演題

OP-060-6

浸潤性膵管癌のリンパ節転移個数が術後予後に与える影響

[演者] 福田 泰也:1
[著者] 前田 栄:1, 濵 直樹:1, 宮本 敦史:1, 原口 直紹:1, 山本 和義:1, 三宅 正和:1, 西川 和宏:1, 大宮 英泰:1, 宮崎 道彦:1, 池田 正孝:1, 平尾 素宏:1, 高見 康二:1, 関本 貢嗣:1, 中森 正二:1
1:国立病院大阪医療センター外科

【背景】膵癌におけるリンパ節(LN)転移個数が予後に与える影響についての見解は十分でない。
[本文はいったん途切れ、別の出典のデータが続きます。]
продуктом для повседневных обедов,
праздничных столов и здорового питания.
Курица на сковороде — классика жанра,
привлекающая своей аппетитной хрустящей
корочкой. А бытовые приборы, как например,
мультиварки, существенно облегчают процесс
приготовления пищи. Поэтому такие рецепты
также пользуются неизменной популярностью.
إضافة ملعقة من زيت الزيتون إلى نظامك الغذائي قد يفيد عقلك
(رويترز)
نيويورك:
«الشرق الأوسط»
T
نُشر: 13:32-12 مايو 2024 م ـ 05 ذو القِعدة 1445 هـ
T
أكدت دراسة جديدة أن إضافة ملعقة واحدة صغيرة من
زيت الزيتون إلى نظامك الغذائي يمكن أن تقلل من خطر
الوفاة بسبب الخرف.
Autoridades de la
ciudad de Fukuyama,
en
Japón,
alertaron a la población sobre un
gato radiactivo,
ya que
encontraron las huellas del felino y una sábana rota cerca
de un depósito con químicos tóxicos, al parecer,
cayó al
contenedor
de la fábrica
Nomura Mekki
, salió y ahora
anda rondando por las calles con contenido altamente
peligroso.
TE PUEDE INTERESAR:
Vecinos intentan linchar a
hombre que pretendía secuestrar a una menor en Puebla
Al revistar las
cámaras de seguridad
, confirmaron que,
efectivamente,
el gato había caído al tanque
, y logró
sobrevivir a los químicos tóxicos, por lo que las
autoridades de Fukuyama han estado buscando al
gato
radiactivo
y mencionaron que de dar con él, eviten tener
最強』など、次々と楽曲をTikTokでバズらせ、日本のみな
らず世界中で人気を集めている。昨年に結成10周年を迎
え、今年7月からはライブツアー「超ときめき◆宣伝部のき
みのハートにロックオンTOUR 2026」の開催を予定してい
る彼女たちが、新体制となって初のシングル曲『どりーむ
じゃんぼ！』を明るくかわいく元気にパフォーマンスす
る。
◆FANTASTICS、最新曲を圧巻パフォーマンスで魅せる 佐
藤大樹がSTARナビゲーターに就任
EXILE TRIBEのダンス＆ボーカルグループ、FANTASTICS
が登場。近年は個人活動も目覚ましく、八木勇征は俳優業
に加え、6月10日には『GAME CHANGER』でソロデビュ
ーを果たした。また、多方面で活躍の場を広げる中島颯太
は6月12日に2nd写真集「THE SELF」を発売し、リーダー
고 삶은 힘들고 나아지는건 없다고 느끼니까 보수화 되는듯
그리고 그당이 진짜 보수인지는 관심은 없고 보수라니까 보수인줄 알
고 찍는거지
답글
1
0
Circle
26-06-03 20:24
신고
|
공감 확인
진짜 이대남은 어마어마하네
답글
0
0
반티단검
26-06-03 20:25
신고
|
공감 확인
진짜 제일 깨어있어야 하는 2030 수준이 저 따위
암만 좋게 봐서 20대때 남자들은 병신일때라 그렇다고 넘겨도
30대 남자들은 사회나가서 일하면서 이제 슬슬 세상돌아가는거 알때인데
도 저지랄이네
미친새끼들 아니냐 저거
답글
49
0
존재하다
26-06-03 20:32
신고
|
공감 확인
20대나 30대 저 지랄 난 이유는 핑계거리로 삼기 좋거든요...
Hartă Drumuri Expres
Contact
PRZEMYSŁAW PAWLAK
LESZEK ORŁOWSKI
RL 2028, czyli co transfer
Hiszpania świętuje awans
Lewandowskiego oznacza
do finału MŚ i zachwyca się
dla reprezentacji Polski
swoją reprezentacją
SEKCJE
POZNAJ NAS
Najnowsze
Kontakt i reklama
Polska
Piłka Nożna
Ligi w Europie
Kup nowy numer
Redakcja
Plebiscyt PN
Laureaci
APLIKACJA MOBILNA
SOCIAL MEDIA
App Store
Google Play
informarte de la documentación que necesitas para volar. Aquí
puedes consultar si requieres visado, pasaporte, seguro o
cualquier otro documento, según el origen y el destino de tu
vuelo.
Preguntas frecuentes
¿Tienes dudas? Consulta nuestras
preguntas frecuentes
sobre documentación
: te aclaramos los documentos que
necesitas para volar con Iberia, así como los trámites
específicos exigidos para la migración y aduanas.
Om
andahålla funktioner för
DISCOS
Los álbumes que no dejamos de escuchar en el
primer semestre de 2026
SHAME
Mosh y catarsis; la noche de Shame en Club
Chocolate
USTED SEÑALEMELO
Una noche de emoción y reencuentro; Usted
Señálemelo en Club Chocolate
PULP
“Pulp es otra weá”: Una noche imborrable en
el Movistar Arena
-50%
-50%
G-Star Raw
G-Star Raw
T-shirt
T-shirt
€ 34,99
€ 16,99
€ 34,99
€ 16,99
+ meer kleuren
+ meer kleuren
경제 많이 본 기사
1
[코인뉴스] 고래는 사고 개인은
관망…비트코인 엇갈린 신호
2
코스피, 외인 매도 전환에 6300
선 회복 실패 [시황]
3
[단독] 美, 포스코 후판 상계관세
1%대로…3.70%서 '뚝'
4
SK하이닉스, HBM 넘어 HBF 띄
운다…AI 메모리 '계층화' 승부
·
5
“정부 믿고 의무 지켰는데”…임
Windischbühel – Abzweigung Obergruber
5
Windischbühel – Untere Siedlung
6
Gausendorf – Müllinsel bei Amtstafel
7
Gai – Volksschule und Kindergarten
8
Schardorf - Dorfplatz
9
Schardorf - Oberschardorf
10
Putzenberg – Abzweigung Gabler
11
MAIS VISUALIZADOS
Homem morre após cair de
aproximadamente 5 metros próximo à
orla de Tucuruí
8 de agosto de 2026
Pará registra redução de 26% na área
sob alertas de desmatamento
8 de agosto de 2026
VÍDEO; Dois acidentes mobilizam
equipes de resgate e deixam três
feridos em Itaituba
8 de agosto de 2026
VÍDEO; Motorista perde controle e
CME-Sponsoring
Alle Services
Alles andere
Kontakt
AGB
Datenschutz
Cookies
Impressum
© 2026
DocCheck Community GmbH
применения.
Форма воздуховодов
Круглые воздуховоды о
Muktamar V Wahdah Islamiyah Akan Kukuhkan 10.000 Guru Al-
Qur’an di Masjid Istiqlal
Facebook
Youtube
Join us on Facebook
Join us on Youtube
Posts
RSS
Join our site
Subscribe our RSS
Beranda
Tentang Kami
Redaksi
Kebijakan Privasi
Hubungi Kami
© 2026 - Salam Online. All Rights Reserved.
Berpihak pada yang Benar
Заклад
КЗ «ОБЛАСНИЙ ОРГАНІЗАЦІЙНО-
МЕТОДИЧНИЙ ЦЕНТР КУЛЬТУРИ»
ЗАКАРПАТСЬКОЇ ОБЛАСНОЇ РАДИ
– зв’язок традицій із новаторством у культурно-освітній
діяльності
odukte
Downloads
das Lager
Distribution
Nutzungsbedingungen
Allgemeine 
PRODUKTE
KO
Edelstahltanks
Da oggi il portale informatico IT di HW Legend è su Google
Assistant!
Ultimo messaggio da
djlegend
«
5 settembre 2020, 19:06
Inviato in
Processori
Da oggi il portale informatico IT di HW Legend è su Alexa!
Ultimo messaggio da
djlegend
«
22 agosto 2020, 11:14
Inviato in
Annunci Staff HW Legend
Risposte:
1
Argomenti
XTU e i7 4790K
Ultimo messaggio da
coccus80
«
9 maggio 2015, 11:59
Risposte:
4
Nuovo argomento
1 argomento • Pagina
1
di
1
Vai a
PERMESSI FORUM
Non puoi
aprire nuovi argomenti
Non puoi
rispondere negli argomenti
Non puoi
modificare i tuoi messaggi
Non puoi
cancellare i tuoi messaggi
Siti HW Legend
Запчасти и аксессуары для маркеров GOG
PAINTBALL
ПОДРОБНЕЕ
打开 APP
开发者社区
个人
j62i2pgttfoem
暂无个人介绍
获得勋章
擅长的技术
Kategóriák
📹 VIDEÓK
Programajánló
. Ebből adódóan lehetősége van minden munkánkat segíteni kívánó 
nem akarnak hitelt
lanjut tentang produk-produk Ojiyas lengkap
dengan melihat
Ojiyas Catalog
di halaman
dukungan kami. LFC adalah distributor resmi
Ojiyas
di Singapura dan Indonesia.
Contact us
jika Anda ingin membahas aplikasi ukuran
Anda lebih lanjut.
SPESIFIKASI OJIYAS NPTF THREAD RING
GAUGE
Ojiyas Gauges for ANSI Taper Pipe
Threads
今回、LN転移個数が膵癌術後予後に与える影響について検討した。【対象】2003年~2013年に当科で膵癌に対して手術をした157例中、M0かつR0,1手術が得られた113例。郭清はD2。【結果】T因子はUICC分類でT1/2/3/4=4/8/101/0。郭清LNの個数/転移個数は、32(1-92)/2(0-16)。転移個数の内訳はN0/1-3/≧4=37/43/33。リンパ節転移個数ごとの1生/3生/5/生率/MSTは、N0:73/45/32(%)/28(mo)、N1-3:81/48/31(%)/35(mo)で、N0とN1-3の予後に有意差なし(p=.56)。N≧4:79/22/0(%)/23(mo)で、N0/1-3と比して有意に予後不良(p<.05)。術後予後に影響する因子では、LN転移個数(N≧4)が最も強い因子であった(HR=2.41,95%CI:1.30-4.46,p=.005)。【まとめ】LN転移陽性であってもN1-3はN0と同等の生存が得られており、N4≧と区別しうる可能性が示唆される。